● **Problem description**:
Within the records below, find each line with the word "محصولات" and copy it out.
#### Task inputs ####
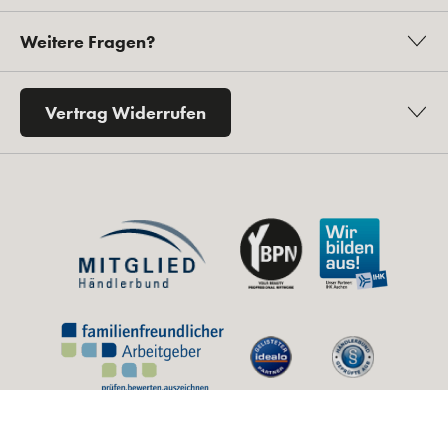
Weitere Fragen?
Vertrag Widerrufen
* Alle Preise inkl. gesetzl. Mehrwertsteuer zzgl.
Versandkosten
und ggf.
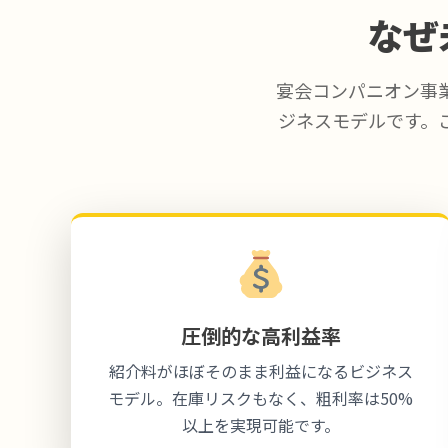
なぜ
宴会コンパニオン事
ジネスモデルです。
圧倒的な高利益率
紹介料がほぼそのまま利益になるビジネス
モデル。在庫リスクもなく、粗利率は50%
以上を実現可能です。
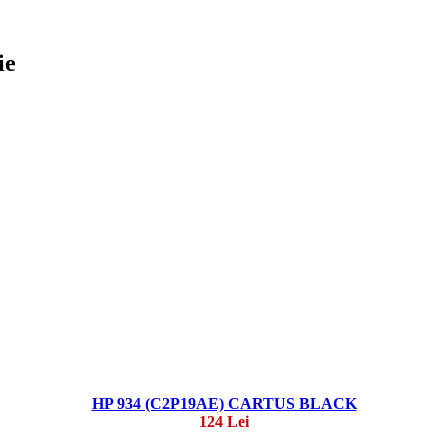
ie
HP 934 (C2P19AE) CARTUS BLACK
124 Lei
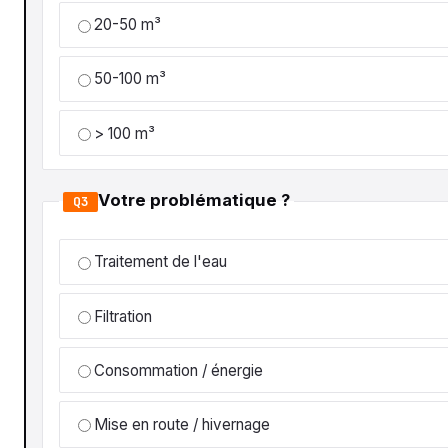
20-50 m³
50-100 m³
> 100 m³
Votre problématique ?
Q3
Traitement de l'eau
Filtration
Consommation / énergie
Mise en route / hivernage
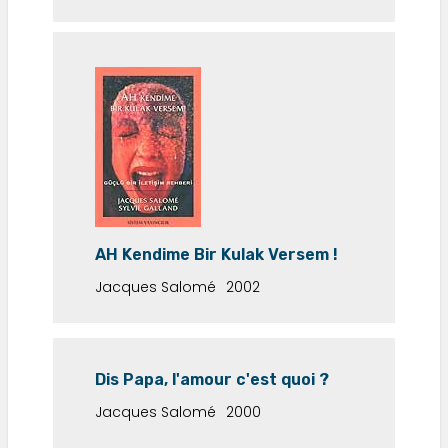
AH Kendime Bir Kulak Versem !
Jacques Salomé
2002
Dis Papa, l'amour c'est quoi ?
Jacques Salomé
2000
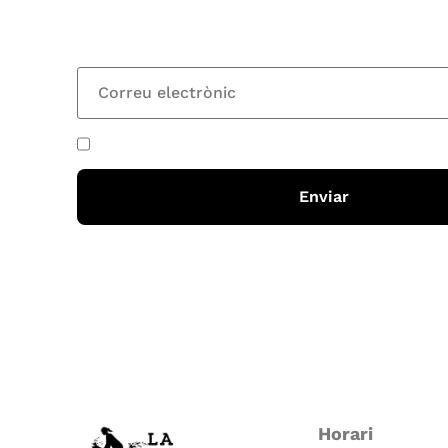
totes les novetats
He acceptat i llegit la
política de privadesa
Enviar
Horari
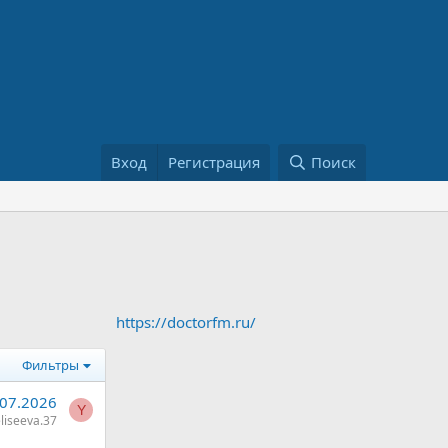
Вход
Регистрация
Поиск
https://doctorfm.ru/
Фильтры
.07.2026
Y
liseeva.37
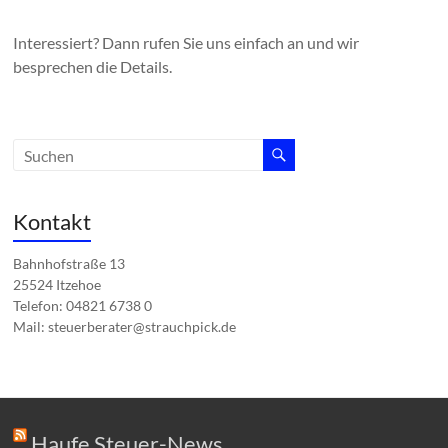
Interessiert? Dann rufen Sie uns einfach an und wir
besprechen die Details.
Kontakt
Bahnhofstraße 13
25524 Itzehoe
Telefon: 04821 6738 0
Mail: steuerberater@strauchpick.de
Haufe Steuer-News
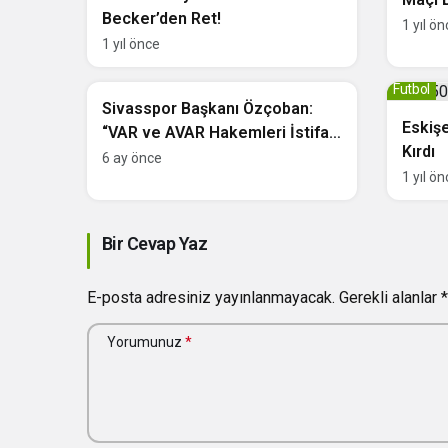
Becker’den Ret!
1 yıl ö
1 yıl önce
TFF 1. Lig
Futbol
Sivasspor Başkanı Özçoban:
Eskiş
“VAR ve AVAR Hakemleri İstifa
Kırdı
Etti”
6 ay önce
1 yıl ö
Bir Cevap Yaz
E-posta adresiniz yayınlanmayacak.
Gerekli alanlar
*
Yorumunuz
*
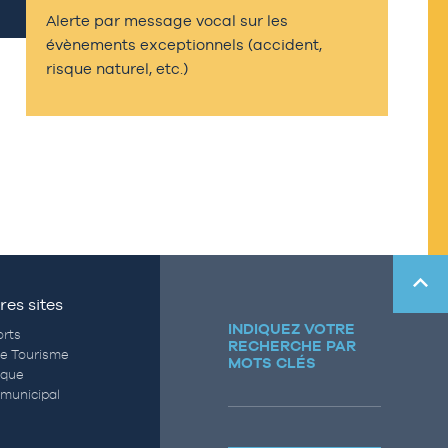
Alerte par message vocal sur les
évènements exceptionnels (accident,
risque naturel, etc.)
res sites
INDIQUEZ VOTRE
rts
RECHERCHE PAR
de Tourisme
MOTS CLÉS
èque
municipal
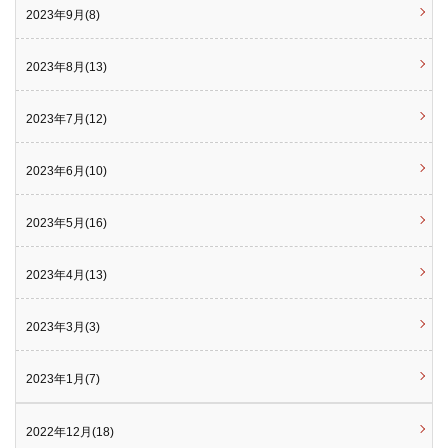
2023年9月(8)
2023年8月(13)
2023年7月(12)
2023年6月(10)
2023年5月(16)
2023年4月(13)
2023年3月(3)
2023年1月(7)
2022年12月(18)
####
#### Task inputs ####
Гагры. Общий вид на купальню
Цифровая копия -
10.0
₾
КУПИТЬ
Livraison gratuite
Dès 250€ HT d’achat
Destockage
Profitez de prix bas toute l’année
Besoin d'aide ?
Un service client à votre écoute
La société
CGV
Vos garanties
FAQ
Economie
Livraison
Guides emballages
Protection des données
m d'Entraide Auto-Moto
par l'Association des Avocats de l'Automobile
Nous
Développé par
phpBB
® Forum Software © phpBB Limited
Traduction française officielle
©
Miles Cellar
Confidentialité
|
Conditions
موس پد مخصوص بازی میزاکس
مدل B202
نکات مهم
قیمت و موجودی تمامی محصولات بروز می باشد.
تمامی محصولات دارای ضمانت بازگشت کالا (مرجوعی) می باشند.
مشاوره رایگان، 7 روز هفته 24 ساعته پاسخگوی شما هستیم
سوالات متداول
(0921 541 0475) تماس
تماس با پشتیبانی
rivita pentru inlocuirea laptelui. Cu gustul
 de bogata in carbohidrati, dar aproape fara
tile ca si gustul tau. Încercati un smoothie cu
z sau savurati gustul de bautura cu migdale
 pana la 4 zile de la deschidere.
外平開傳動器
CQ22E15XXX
####
#### Task inputs ####
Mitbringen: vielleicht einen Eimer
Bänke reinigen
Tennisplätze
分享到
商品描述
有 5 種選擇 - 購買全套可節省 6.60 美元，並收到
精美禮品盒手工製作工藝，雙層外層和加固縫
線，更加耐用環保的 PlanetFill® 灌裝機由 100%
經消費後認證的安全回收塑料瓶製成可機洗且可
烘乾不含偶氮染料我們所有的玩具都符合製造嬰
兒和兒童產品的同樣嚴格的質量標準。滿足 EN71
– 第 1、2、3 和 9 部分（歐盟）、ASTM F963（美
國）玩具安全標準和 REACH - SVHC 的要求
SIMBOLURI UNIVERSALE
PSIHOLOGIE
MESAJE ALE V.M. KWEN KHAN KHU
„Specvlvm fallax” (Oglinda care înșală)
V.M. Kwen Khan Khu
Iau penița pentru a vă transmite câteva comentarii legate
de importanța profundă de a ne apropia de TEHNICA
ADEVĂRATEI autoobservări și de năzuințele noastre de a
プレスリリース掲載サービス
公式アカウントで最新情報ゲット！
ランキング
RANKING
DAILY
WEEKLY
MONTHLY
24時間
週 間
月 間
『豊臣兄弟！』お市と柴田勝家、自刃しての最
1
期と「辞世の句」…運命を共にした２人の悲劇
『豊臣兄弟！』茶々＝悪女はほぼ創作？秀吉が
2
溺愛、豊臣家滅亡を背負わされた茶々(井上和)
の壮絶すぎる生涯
####
● **Answer below**:
قیمت و موجودی تمامی محصولات بروز می باشد.
تمامی محصولات دارای ضمانت بازگشت کالا (مرجوعی) می باشند.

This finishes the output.